En somme, loin de protéger tous les auteurs, la propriété intellectuelle, qui se systématise au cours de l’époque moderne, conduit à une forte hiérarchisation des producteurs matériels et des producteurs intellectuels, et à une inféodation toujours plus grande de ces derniers et des institutions étatiques aux acteurs privés, et particulièrement aux libraires de Paris. Le droit d’auteur, qui transforme le système des privilèges en rendant la propriété intellectuelle automatique et complètement systématique, est l’aboutissement de ce processus, parce qu’il fait disparaître toute possibilité pour l’auteur de court-circuiter sa relation avec le libraire, qui détient l’essentiel du pouvoir économique, en retirant à l’État tout pouvoir de créer des situations exceptionnelles.
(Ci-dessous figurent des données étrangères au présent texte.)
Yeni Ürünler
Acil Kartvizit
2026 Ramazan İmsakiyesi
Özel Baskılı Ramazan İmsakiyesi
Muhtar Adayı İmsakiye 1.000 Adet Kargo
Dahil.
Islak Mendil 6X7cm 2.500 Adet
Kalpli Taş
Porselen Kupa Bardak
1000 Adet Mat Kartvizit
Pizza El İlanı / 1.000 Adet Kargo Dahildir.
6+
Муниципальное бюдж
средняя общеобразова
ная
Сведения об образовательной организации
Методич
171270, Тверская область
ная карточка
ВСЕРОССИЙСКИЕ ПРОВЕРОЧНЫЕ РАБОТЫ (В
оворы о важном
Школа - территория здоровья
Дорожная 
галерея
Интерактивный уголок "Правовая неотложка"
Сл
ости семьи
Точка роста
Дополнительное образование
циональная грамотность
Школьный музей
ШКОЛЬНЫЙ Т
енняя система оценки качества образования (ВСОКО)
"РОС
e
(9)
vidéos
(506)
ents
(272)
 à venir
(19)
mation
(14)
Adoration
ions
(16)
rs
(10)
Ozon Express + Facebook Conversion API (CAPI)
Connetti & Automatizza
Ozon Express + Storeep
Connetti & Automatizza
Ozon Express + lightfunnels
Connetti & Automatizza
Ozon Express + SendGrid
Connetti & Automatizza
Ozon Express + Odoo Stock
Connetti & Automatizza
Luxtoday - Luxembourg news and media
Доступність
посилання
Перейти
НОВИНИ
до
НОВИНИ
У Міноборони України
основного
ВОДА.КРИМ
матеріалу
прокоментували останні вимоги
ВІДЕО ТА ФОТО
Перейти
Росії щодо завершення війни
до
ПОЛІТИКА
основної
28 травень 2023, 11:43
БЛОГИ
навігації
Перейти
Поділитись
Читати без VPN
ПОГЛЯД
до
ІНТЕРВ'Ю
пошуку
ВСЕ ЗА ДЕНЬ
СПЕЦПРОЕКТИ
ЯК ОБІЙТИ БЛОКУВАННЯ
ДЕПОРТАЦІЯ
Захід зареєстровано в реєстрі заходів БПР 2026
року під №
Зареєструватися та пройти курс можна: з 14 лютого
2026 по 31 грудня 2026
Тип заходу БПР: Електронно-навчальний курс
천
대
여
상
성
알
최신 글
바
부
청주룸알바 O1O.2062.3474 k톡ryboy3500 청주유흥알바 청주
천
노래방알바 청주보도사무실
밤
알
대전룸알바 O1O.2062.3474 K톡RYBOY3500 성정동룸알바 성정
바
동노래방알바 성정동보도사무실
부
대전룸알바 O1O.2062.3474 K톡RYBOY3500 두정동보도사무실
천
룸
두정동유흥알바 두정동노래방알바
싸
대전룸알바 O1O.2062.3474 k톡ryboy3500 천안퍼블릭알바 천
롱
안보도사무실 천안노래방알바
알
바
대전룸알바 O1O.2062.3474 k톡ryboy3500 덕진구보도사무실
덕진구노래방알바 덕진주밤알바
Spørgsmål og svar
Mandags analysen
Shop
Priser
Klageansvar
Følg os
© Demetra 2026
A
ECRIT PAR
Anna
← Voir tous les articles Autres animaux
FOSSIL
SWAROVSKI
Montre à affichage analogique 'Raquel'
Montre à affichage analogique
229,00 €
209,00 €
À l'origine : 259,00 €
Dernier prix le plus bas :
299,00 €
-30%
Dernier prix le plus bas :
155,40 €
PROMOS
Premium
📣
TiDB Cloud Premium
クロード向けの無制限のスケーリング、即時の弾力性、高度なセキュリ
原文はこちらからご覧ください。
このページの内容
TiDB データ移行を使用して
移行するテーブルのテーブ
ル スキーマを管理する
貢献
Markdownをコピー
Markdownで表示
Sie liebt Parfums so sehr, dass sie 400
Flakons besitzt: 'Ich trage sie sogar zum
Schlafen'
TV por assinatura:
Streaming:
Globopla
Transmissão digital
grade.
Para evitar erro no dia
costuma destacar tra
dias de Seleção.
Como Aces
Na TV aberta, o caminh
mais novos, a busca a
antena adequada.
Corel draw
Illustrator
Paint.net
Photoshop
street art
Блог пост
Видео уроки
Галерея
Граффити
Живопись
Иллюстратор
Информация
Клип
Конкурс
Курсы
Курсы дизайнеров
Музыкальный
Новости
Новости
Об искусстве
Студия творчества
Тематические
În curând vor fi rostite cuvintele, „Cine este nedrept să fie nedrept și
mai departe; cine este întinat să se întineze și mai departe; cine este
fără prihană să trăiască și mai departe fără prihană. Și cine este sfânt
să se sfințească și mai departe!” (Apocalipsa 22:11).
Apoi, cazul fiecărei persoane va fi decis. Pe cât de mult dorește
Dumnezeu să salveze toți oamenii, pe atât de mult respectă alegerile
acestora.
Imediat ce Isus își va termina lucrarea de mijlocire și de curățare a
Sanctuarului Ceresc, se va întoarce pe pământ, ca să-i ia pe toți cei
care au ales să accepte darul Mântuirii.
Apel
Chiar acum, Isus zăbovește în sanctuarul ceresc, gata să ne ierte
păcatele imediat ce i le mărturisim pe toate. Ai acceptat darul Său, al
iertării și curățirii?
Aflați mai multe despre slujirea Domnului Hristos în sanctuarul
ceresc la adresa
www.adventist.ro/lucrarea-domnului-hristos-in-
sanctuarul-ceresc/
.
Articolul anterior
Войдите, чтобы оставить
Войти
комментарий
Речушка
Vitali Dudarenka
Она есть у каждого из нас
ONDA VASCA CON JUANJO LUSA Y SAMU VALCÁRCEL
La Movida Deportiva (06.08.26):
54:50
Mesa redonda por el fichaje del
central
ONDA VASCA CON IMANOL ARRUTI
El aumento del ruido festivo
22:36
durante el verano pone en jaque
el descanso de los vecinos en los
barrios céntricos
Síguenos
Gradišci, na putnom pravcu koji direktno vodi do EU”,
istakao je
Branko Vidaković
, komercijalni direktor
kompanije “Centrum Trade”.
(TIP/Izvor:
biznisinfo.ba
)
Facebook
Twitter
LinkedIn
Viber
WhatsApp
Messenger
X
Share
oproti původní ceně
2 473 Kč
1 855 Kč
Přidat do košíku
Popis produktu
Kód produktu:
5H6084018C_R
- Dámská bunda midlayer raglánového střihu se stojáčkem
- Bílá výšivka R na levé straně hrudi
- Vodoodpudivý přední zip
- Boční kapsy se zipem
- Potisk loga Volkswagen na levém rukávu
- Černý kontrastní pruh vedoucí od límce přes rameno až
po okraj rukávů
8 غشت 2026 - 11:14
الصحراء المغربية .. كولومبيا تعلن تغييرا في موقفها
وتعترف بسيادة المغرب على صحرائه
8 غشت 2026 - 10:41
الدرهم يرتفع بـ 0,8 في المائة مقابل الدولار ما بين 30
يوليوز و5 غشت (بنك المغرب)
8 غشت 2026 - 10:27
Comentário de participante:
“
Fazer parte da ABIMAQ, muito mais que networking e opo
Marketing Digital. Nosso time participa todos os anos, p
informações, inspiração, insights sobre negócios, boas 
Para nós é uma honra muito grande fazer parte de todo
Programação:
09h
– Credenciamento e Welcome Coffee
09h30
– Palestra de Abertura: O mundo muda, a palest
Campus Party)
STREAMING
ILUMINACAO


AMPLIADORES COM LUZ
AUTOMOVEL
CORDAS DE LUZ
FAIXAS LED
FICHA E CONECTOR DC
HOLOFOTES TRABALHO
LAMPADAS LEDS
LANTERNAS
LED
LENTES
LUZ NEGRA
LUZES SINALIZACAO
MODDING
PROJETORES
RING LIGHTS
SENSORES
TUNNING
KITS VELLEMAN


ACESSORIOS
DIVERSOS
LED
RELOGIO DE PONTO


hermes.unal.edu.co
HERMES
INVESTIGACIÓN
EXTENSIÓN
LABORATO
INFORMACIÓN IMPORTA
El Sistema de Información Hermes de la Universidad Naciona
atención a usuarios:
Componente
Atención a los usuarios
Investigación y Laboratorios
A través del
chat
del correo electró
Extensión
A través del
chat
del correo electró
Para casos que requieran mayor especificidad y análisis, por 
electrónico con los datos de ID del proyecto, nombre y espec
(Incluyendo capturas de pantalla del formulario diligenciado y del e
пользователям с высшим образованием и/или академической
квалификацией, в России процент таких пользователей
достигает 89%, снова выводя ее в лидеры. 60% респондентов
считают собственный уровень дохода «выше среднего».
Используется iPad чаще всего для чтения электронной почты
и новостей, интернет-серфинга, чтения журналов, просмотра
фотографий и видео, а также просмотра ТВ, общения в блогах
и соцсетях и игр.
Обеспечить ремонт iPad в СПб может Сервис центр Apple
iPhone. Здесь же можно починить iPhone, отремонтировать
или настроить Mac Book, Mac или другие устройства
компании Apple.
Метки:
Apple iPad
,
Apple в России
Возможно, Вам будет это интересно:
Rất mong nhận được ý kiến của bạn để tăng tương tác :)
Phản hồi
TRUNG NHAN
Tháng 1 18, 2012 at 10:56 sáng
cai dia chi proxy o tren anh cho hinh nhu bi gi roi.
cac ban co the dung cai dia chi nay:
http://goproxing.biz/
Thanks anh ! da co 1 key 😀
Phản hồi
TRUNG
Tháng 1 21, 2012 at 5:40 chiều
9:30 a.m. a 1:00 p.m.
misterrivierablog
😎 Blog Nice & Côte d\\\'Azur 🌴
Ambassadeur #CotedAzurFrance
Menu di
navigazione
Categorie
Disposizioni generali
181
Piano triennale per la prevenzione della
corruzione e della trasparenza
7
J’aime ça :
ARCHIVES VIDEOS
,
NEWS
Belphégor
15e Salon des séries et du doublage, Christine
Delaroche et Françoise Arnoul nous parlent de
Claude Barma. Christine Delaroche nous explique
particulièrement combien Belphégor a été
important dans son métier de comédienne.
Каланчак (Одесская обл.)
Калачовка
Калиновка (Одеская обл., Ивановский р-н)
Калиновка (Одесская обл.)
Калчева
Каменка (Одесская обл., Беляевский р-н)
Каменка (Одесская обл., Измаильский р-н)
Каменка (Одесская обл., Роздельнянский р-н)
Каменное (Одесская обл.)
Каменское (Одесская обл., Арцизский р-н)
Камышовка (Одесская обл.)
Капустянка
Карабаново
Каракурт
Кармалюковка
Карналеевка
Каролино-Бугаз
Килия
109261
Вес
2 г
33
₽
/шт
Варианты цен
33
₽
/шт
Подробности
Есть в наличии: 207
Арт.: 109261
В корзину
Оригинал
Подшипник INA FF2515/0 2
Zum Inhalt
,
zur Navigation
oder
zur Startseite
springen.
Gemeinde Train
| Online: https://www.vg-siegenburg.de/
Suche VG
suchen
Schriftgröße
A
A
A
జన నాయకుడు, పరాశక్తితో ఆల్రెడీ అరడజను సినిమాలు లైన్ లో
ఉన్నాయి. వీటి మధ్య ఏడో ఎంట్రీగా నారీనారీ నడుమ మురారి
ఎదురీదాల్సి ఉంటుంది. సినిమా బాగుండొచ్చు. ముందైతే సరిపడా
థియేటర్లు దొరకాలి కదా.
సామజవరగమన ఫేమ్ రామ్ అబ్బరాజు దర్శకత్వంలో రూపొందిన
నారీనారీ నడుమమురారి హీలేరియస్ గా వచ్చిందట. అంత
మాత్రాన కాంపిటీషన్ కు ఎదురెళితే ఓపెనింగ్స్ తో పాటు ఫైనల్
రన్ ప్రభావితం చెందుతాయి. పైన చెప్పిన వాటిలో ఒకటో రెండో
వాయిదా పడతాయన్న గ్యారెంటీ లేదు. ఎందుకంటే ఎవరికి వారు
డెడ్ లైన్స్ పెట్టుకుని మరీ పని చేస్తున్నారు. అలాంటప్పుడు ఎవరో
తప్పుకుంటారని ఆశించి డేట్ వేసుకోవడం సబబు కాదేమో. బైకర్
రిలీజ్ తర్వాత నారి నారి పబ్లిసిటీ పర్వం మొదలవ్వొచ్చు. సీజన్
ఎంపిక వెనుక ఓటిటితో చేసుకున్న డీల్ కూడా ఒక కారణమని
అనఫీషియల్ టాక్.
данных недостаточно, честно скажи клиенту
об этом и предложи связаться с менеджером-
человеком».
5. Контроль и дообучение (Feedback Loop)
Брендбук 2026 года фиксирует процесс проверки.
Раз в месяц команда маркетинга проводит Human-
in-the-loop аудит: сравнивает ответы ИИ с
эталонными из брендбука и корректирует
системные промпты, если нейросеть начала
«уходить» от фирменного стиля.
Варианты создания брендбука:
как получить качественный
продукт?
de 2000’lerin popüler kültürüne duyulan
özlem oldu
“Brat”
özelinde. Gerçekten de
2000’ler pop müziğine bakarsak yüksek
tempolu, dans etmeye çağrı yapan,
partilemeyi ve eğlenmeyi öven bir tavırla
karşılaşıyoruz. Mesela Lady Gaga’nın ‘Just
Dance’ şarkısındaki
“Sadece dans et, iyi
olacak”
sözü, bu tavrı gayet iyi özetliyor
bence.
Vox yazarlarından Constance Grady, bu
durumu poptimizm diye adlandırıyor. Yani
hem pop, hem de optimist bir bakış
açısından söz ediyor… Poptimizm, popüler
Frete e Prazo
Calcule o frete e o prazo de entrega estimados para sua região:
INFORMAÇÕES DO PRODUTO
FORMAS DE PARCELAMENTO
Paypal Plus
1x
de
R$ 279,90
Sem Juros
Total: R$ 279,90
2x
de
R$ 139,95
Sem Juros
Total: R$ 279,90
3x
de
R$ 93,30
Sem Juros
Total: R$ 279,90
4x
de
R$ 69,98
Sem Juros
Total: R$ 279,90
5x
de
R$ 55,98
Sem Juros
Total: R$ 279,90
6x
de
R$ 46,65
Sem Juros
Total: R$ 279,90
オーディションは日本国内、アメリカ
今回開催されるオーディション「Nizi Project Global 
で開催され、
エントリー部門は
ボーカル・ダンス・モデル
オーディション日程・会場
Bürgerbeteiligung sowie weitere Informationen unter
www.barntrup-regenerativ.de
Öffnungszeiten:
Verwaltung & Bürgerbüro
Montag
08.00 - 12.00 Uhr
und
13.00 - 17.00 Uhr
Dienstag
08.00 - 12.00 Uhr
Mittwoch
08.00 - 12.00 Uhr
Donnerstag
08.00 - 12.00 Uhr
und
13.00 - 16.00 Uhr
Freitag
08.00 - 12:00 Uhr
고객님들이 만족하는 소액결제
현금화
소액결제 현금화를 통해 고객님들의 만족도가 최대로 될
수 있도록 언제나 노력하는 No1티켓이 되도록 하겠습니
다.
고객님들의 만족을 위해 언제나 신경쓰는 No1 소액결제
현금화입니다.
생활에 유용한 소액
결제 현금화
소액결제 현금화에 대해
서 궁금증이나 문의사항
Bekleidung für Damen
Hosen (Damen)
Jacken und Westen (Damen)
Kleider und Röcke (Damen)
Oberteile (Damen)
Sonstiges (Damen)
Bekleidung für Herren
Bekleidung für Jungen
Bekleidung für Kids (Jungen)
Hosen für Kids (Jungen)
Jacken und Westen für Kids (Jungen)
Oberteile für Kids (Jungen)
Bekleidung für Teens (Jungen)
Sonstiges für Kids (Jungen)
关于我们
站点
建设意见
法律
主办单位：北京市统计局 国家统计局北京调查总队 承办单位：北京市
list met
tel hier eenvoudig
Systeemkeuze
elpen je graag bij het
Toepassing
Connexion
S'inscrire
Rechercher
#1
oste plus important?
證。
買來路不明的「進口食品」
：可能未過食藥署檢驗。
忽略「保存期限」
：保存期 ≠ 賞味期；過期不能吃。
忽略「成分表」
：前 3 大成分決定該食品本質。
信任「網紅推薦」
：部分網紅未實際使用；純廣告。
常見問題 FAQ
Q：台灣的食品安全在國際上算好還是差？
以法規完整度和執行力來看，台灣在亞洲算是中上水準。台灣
Il n’est dès lors pas surprenant que cette histoire de la propriété intellectuelle avant le droit d’auteur soit souvent invoquée comme un prélude important et nécessaire, au XIXe siècle, dans les discussions qui entourent une nouvelle entreprise de systématisation : celle du droit international de la propriété intellectuelle.

À l’heure où les débats sont très vifs autour de ces questions et où des solutions alternatives, contradictoires les unes des autres, sont portées par des acteurs très différents, comme les militants des biens communs, les sociétés de gestion des droits, les majors des industries culturelles, les syndicats d’auteurs et d’autres encore, il parait essentiel de bien saisir les mécanismes qui ont agi en profondeur dans la constitution du système actuel.